Off the bat, Trials shouldn’t be unsigned. While the rest of their fellow Chicagoans get signed for what amounts to note-burping, Trials is a unique commodity in a city that has gone down the sludge tubes. (And no, we’re not referring to the recent plight of the city’s baseball and football teams…like DR has room to talk.) In the Shadows of Swords is the band’s sophomore album, the follow-up to 2011’s Witness to the Downfall, expanding upon the modern metal template already laid down two years ago.

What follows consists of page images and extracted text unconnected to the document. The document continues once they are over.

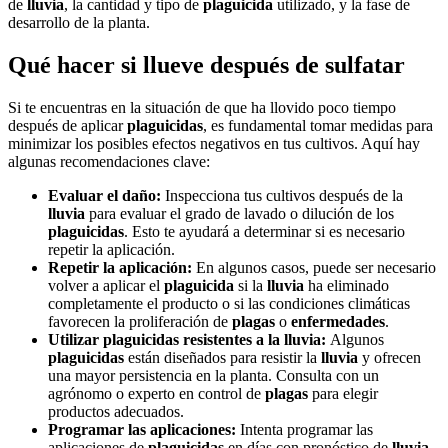
de
lluvia
, la cantidad y tipo de
plaguicida
utilizado, y la fase de
desarrollo de la planta.
Qué hacer si llueve después de sulfatar
Si te encuentras en la situación de que ha llovido poco tiempo
después de aplicar
plaguicidas
, es fundamental tomar medidas para
minimizar los posibles efectos negativos en tus cultivos. Aquí hay
algunas recomendaciones clave:
Evaluar el daño:
Inspecciona tus cultivos después de la
lluvia
para evaluar el grado de lavado o dilución de los
plaguicidas
. Esto te ayudará a determinar si es necesario
repetir la aplicación.
Repetir la aplicación:
En algunos casos, puede ser necesario
volver a aplicar el
plaguicida
si la
lluvia
ha eliminado
completamente el producto o si las condiciones climáticas
favorecen la proliferación de
plagas
o
enfermedades
.
Utilizar plaguicidas resistentes a la lluvia:
Algunos
plaguicidas
están diseñados para resistir la
lluvia
y ofrecen
una mayor persistencia en la planta. Consulta con un
agrónomo o experto en control de
plagas
para elegir
productos adecuados.
Programar las aplicaciones:
Intenta programar las
aplicaciones de
plaguicidas
en días con pronóstico de
lluvia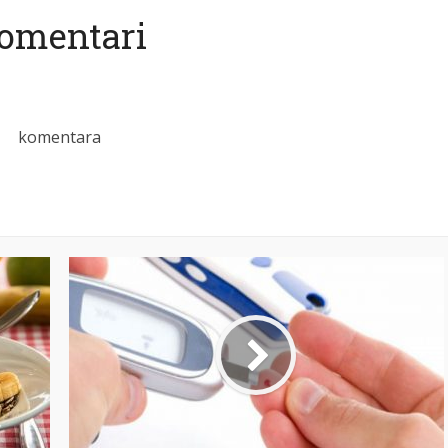
omentari
komentara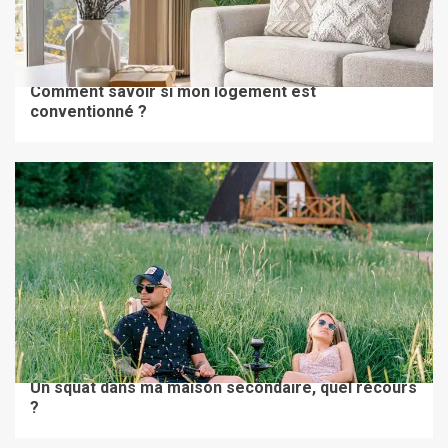
BIEN LOUER
Comment savoir si mon logement est
conventionné ?
BIEN LOUER
Un squat dans ma maison secondaire, quel recours
?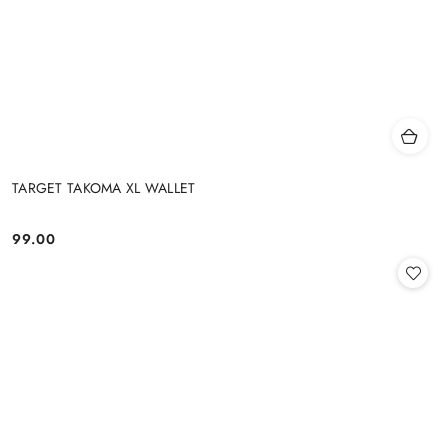
TARGET TAKOMA XL WALLET
99.00
Cena: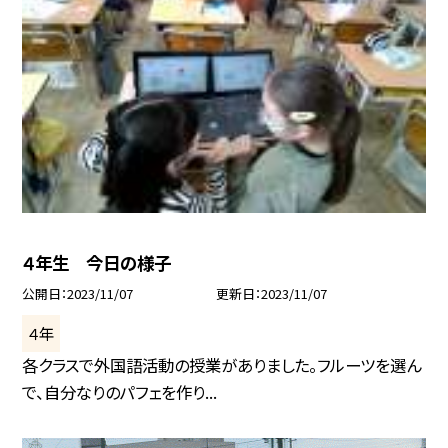
４年生 今日の様子
公開日
2023/11/07
更新日
2023/11/07
４年
各クラスで外国語活動の授業がありました。フルーツを選ん
で、自分なりのパフェを作り...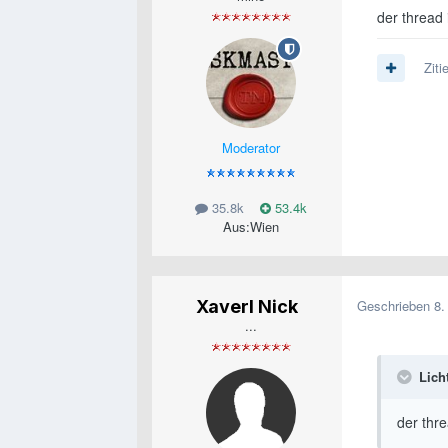
der thread 
Ziti
Moderator
35.8k
53.4k
Aus:
Wien
Xaverl Nick
Geschrieben
8.
...
Lich
der thre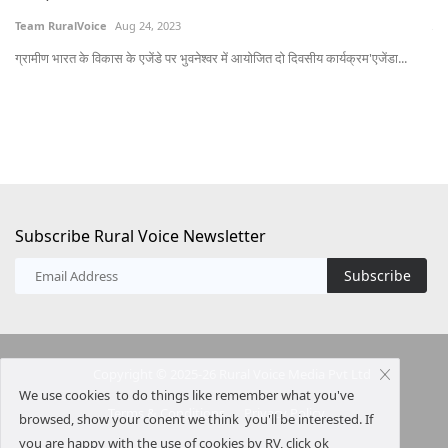
Team RuralVoice
Aug 24, 2023
करी
...
ग्रामीण भारत के विकास के एजेंडे पर भुवनेश्वर में आयोजित दो दिवसीय कार्यक्रम'एजेंडा...
Subscribe Rural Voice Newsletter
Subscribe
Copyright © 2025-26 Rural Voice Media Pvt Ltd
We use cookies to do things like remember what you've
Terms & Conditions
Privacy Policy
browsed, show your conent we think you'll be interested. If
you are happy with the use of cookies by RV, click ok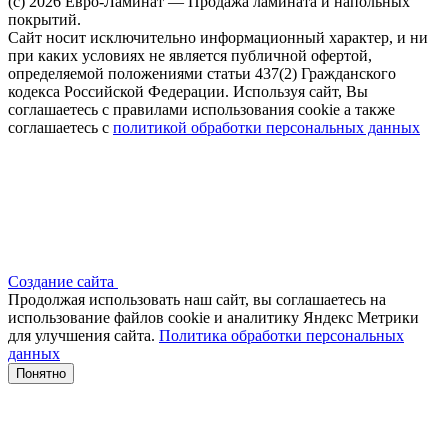
(c) 2026 Евро-Ламинат — Продажа ламината и напольных
покрытий.
Сайт носит исключительно информационный характер, и ни
при каких условиях не является публичной офертой,
определяемой положениями статьи 437(2) Гражданского
кодекса Российской Федерации. Используя сайт, Вы
соглашаетесь с правилами использования cookie а также
соглашаетесь с
политикой обработки персональных данных
Создание сайта
Продолжая использовать наш сайт, вы соглашаетесь на
использование файлов сооkіе и аналитику Яндекс Метрики
для улучшения сайта.
Политика обработки персональных
данных
Понятно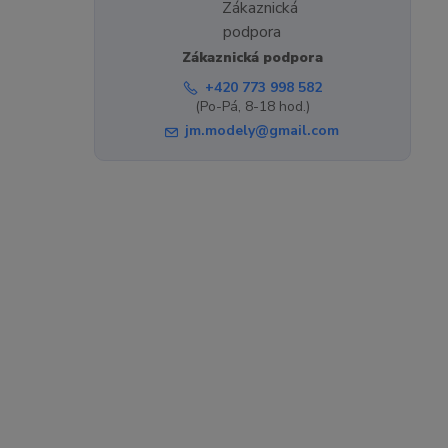
Zákaznická podpora
+420 773 998 582
(Po-Pá, 8-18 hod.)
jm.modely@gmail.com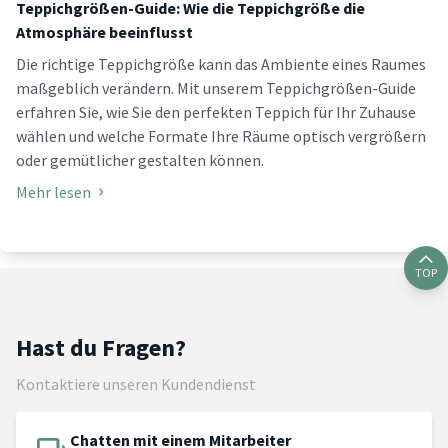
Teppichgrößen-Guide: Wie die Teppichgröße die
Atmosphäre beeinflusst
Die richtige Teppichgröße kann das Ambiente eines Raumes
maßgeblich verändern. Mit unserem Teppichgrößen-Guide
erfahren Sie, wie Sie den perfekten Teppich für Ihr Zuhause
wählen und welche Formate Ihre Räume optisch vergrößern
oder gemütlicher gestalten können.
Mehr lesen
TOP
Hast du Fragen?
Kontaktiere unseren Kundendienst
Chatten mit einem Mitarbeiter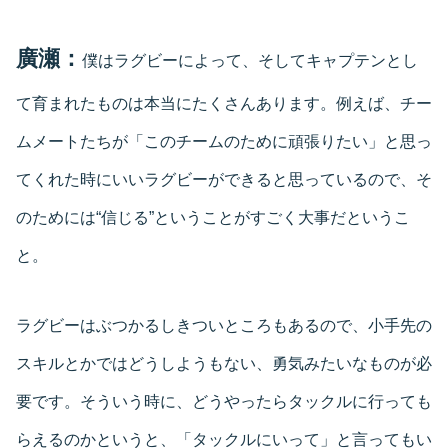
廣瀬：
僕はラグビーによって、そしてキャプテンとし
て育まれたものは本当にたくさんあります。例えば、チー
ムメートたちが「このチームのために頑張りたい」と思っ
てくれた時にいいラグビーができると思っているので、そ
のためには“信じる”ということがすごく大事だというこ
と。
ラグビーはぶつかるしきついところもあるので、小手先の
スキルとかではどうしようもない、勇気みたいなものが必
要です。そういう時に、どうやったらタックルに行っても
らえるのかというと、「タックルにいって」と言ってもい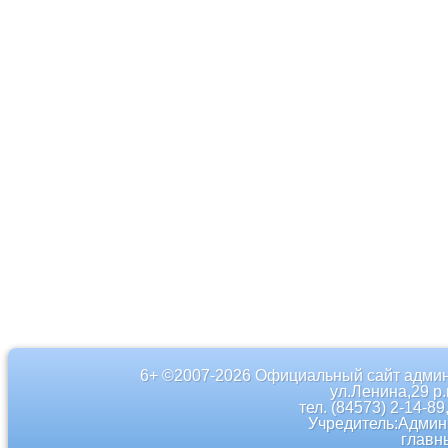
6+ ©2007-2026 Официальный сайт админ
ул.Ленина,29 р
тел. (84573) 2-14-89
Учредитель:Админ
главн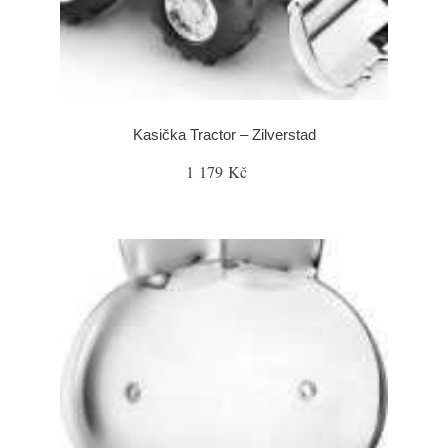
Kasička Tractor – Zilverstad
1 179 Kč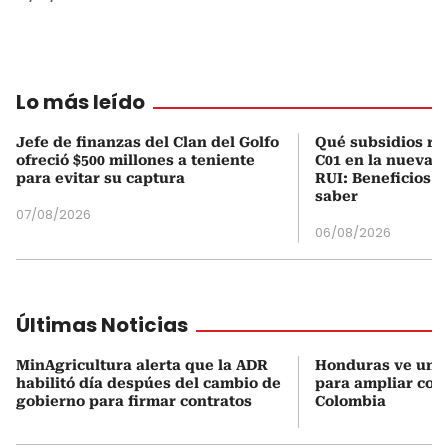
Lo más leído
Jefe de finanzas del Clan del Golfo
Qué subsidios rec
ofreció $500 millones a teniente
C01 en la nueva c
para evitar su captura
RUI: Beneficios y
saber
07/08/2026
06/08/2026
Últimas Noticias
MinAgricultura alerta que la ADR
Honduras ve una
habilitó día despúes del cambio de
para ampliar coo
gobierno para firmar contratos
Colombia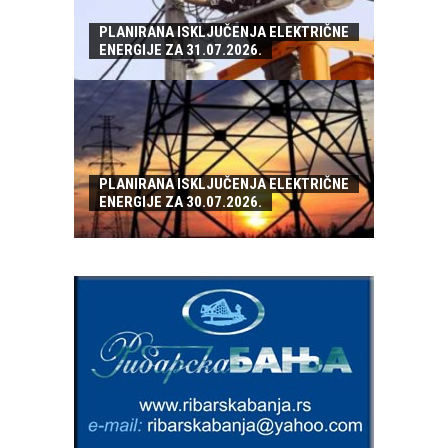
PLANIRANA ISKLJUČENJA ELEKTRIČNE
ENERGIJE ZA 31.07.2026.
PLANIRANA ISKLJUČENJA ELEKTRIČNE
ENERGIJE ZA 30.07.2026.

Pro production, which automatically gives the album a listenable quality. Because the album is sonically adept, those crunchy alt-Machine Head rhythms popping up on “Believers in Black” are made a little bit crunchier, sure to revive those mid-90’s groove metal days. Quality melodic choices are hanging around too, like on the opening “Conjoined” or “With Only Sorrow Now,” a song that breaks up the flow rather nicely at the halfway mark. The clean vocals that appear on “In the Misery Machine,” “All the Promises” and “Upon this Day” might be the only potential turn-off for straight-ahead thinkers, although Mark Sugar has a quality clean vocal template that neither offends or enthralls.
The accompanying cover of Judas Priest’s “Jawbreaker” adds some wily twists and turns to one of Priest’s more underrated jams, thus giving Trials even more points in the true metal department. In the Shadows of Swords is certainly worth a look if Burn My Eyes still gets you going, and you’ve grown to deaf to the relentless drone of sludge-core-whatever.